As Joseph Stalin supposedly said, “A single death is a tragedy; a million deaths is a statistic.” The statistical tragedies resulting from the closure of the Strait of Hormuz are invisible to the fast-thinking mind, which is fixated on energy prices, markets, and shitposts cosplaying as statesmanship. So let’s slow down and think about the second-order effects stemming from a world without freedom of navigation.
The Spice Must Flow
America’s earliest conflicts were fought to further the principle of freedom of navigation, i.e., the right to move goods across oceans without the threat of violence or the bribe of tribute. In 1798 we fought an undeclared war against France to stop it from seizing our merchant ships. A decade later we took on the British empire to stop it from kidnapping American citizens and forcing them to serve aboard its ships. Between those two wars, we fought two campaigns against the Barbary states in North Africa, ultimately ending the need for American merchants to pay bribes for safe passage. These conflicts are largely forgotten, save for two familiar artifacts: That “shores of Tripoli” line from The Marines’ Hymn and the Mameluke sword, which remains part of the Marine dress uniform to this day.

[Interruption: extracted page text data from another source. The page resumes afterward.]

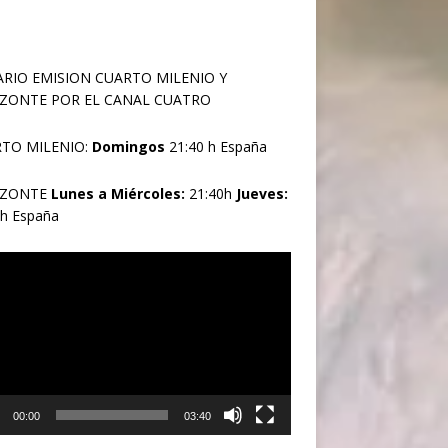
RIO EMISION CUARTO MILENIO Y
ZONTE POR EL CANAL CUATRO
TO MILENIO:
Domingos
21:40 h España
IZONTE
Lunes a Miércoles:
21:40h
Jueves:
0h España
oductor
00:00
03:40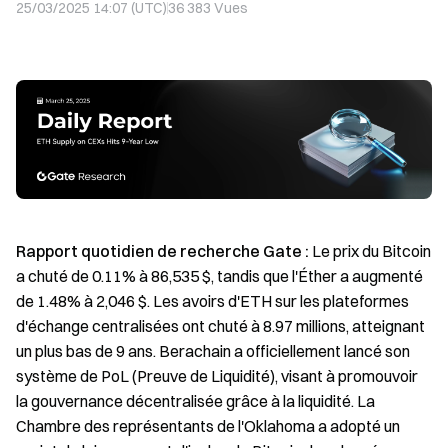
25/03/2025 14:07 (UTC)
36 383
Vues
Rapport quotidien de recherche Gate :
Le prix du Bitcoin
a chuté de 0.11% à 86,535 $, tandis que l'Éther a augmenté
de 1.48% à 2,046 $. Les avoirs d'ETH sur les plateformes
d'échange centralisées ont chuté à 8.97 millions, atteignant
un plus bas de 9 ans. Berachain a officiellement lancé son
système de PoL (Preuve de Liquidité), visant à promouvoir
la gouvernance décentralisée grâce à la liquidité. La
Chambre des représentants de l'Oklahoma a adopté un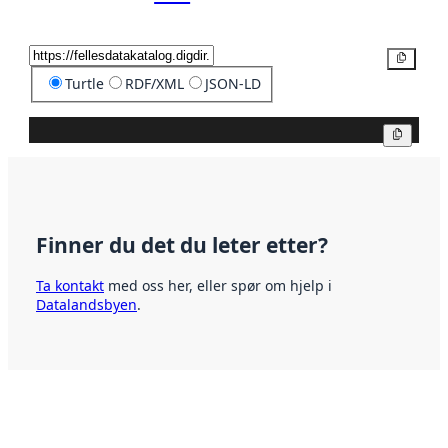
Kopier
Turtle
RDF/XML
JSON-LD
Kopier
Finner du det du leter etter?
Ta kontakt
med oss her, eller spør om hjelp i
Datalandsbyen
.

Those 18th century American sailors and marines laid the foundation for today’s global prosperity. Over the next 200 years, freedom of navigation evolved from an idea, available only to nations with the maritime firepower to enforce it, into a system of laws and norms that benefit everyone. Today, 85% of goods by volume and 55% by value are moved by sea. Already, the U.S.-Israel war on Iran has caused an (unevenly distributed) energy shock. In its second rapid assessment of the Hormuz crisis, the United Nations Conference on Trade and Development noted that increases in energy prices are spilling over into supply chains, “raising the cost of producing and moving goods across the world.”
Finding Out
This week marks the war’s two-month anniversary. The strait has been closed most of that time, but markets, while volatile, have hit record highs. Explaining the cognitive dissonance between bad news and market optimism, European Central Bank President Christine Lagarde said, “This is a crisis where we’re learning bit by bit, day by day what the consequences will be.” Because tankers and cargo ships move about as fast as bicycles, we’re only now beginning to transition from the fuck-around phase to the find-out phase. Some things we’re finding out:
Karex, which makes a fifth of the world’s condoms, said it would raise prices by 30%, increasing the cost of safer sex and probably leading to unwanted pregnancies.
Dow said it plans to double a previously announced 15¢-a-pound price hike for polyethylene, which is used to make bottles, bags, tubing, and textiles. The price increase follows a 10¢ boost in March.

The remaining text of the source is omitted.